Exercise directions => For the listing that follows, give again exactly the lines from the one with "Outline any instance of **pancreas**." to the one with "Segment: right lung", including both.

Dataset excerpts =>
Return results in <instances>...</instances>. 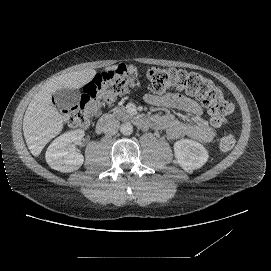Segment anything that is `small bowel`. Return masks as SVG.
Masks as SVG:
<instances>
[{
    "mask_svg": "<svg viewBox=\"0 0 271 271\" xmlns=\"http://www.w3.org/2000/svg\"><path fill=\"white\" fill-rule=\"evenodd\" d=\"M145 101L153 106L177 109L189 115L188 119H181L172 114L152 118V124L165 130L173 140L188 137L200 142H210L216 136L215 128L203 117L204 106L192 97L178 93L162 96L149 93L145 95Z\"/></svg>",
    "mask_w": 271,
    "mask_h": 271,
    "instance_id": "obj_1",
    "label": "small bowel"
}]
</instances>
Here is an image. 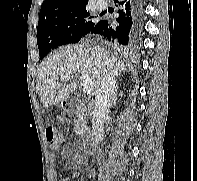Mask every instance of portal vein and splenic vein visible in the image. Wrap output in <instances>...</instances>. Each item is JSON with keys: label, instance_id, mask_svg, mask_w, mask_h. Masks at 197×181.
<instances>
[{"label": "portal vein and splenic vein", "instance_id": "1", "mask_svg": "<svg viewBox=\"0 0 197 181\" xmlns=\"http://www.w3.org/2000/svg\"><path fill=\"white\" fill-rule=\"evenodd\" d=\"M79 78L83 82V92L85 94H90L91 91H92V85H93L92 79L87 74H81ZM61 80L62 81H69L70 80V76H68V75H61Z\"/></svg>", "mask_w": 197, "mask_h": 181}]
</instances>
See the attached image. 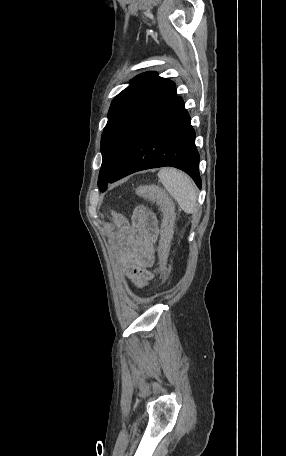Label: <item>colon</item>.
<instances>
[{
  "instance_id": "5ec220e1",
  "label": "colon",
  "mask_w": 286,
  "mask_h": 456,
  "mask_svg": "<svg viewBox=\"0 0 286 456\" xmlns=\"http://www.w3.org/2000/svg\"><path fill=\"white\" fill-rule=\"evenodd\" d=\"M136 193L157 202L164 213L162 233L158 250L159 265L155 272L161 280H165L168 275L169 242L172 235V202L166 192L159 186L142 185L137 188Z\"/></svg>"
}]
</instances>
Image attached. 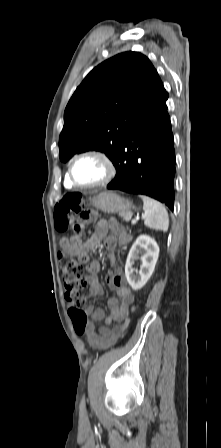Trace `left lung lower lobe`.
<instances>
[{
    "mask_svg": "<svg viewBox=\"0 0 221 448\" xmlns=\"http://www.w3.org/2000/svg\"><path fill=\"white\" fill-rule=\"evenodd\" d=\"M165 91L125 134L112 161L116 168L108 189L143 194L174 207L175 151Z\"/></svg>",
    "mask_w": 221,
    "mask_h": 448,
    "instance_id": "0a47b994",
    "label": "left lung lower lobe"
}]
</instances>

* * *

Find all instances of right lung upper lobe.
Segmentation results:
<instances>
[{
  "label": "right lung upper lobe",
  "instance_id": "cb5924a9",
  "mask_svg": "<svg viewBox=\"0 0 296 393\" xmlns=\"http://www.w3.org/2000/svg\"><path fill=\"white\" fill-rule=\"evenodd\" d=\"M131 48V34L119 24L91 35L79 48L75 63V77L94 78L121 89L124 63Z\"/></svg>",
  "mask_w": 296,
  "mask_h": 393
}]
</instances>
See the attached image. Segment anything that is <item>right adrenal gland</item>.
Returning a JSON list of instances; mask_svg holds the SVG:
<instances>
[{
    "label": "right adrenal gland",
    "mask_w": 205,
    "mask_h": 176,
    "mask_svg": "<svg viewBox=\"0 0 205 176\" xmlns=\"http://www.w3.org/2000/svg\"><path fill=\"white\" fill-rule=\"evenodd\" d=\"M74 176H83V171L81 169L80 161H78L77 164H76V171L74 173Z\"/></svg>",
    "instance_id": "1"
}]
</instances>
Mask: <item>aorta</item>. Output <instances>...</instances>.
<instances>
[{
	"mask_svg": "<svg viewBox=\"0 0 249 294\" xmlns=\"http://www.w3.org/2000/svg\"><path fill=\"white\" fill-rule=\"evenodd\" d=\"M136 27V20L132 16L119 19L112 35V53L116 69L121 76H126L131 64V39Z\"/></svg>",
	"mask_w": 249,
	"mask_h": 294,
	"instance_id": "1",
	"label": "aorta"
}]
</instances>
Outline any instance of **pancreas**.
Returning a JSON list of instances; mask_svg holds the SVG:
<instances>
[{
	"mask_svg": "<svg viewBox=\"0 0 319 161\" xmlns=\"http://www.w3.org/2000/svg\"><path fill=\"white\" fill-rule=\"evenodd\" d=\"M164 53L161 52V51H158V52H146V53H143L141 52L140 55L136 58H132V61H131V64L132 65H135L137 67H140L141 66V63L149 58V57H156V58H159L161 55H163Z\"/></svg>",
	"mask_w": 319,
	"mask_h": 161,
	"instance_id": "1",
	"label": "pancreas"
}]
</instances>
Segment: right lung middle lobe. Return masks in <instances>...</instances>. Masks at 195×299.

Task response =>
Outline any instance of **pancreas**.
Returning a JSON list of instances; mask_svg holds the SVG:
<instances>
[{
	"mask_svg": "<svg viewBox=\"0 0 319 161\" xmlns=\"http://www.w3.org/2000/svg\"><path fill=\"white\" fill-rule=\"evenodd\" d=\"M164 53L161 52V51H158V52H146V53H143L141 52L140 55L136 58H132V61H131V64L132 65H135L137 67H140L141 66V63L149 58V57H156V58H159L161 55H163Z\"/></svg>",
	"mask_w": 319,
	"mask_h": 161,
	"instance_id": "1",
	"label": "pancreas"
}]
</instances>
Segment: right lung middle lobe. Return masks in <instances>...</instances>. Masks at 195×299.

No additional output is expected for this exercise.